With the opioid epidemic paving the way for unintentional poisonings to remain the number one cause of death in the United States, employers, legislators, organizations and law enforcement officials continually are looking for ways to stop the spread.
The issue is a delicate problem to face. Despite drug-free workplace policies, workers still are falling victim to substance abuse, whether they are legally or illegally obtaining opioids. And for workplace safety, managing employees who are addicted or in recovery could be the difference in reducing injury rates and costs.
The auto industry in particular has been hit hard, with Michigan and Ohio in particular having several auto manufacturing plants and a statistically significant increase in drug overdoses since 2015, reports Automotive News.
"Assembly work is very boring, very tedious," said Kevin Bush, an employee representative at Ford's Louisville Assembly Plant, to Automotive News. "That kind of work causes many aches and pains in their body. Maybe they have a pain and the doctor prescribes opioids. And over a period of time the use of that creates a high tolerance and an addiction. And one thing leads to another and it gets worse."

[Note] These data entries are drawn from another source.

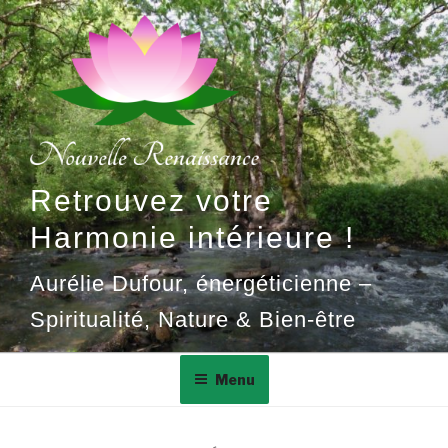
Aller
au
contenu
principal
Retrouvez votre
Harmonie intérieure !
Aurélie Dufour, énergéticienne –
Spiritualité, Nature & Bien-être
Menu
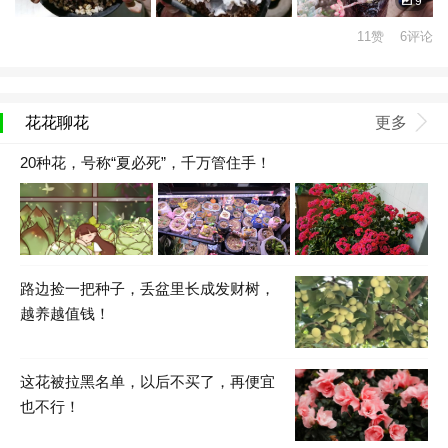
9
11赞 6评论
花花聊花
更多
20种花，号称“夏必死”，千万管住手！
路边捡一把种子，丢盆里长成发财树，
越养越值钱！
这花被拉黑名单，以后不买了，再便宜
也不行！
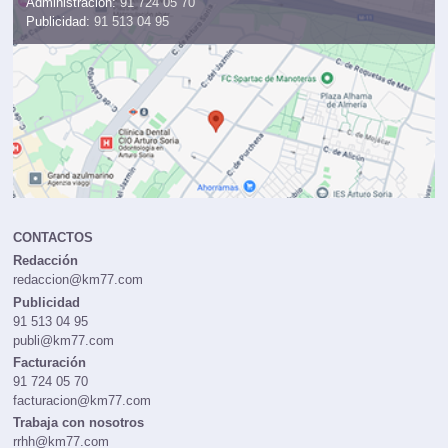
Administración:
91 724 05 70
Publicidad:
91 513 04 95
CONTACTOS
Redacción
redaccion@km77.com
Publicidad
91 513 04 95
publi@km77.com
Facturación
91 724 05 70
facturacion@km77.com
Trabaja con nosotros
rrhh@km77.com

Overall, the CDC Foundation estimates lost productivity for people with opioid use disorder totaled $20.4 billion in 2013. So, what can be done? In April 2017, legislators in Ohio approved a bill which gave employers permission to administer naloxone, or Narcan to save worker lives. Unfortunately, with today's epidemic, having Narcan on-hand should be as common as providing first aid such as bandages.
|Narcan Nasal Spray counteracts the deadly effects of an opioid overdose. You simply peel off the protective cover, place the nozzle up the overdoeser's nose and squeeze.
The Lake County (Ohio) Health District described the contents of the bill, which provided a solid outline to how Narcan can be safely administered:
- A description of the clinical pharmacology of naloxone
- Precautions and contraindications concerning the administration of naloxone
- Any limitations concerning the individuals to whom naloxone may be administered
- The naloxone dosage that may be administered and any variation in the dosage based on circumstances specified in the protocol
- Labeling, storage, recordkeeping, and administrative requirements
- Training requirements that must be met before an individual can be authorized to administer naloxone
The sad fact is opioid abuse impacts everyone, and it is a lifelong battle for those who become addicted. After six years of sobriety, Demi Levato overdosed on opioids on July 24, 2018. She was given Narcan to revive her before being transported to the hospital.
Following media reports about the singer, National Safety Council (NSC) released the following statement:
Pop star Demi Lovato's reported overdose is a painful reminder that our nation's drug epidemic hurts both those closest to us and those we admire from afar. However, her reported revival with Narcan, an overdose reversal medicine, tells us that substance misuse stories can end with hope rather than tragedy.
While Ms. Lovato was reportedly given Narcan by emergency responders, our law enforcement and emergency professionals are not the only people who can administer it. The National Safety Council echoes Surgeon General Jerome Adams in his call for increased access to naloxone, understanding that anyone can administer it without fear of an adverse outcome. It poses no threat to someone who might not be overdosing. The only thing naloxone will do is save a life.
There is no silver bullet for ending our country's opioid crisis. But naloxone provides a silver lining. If you or someone you love uses opioids, NSC urges you to keep this medicine on hand and be prepared to use it if needed.
As safety professionals, judgement about how the person came to be addicted always should be left to the wayside when a worker's life is top priority. Whether they're homeless, a pop star or a construction worker, they're still human beings. So, providing the medicine and the training needed to reduce the effects of an overdose is just one more step to a positive workplace culture along with the support needed to overcome the epidemic.
NSC President and CEO Deborah A.P. Hersman said it best: "The most important thing about this crisis is not the statistics, but the faces. The data speak to our head but the individual stories speak to our hearts."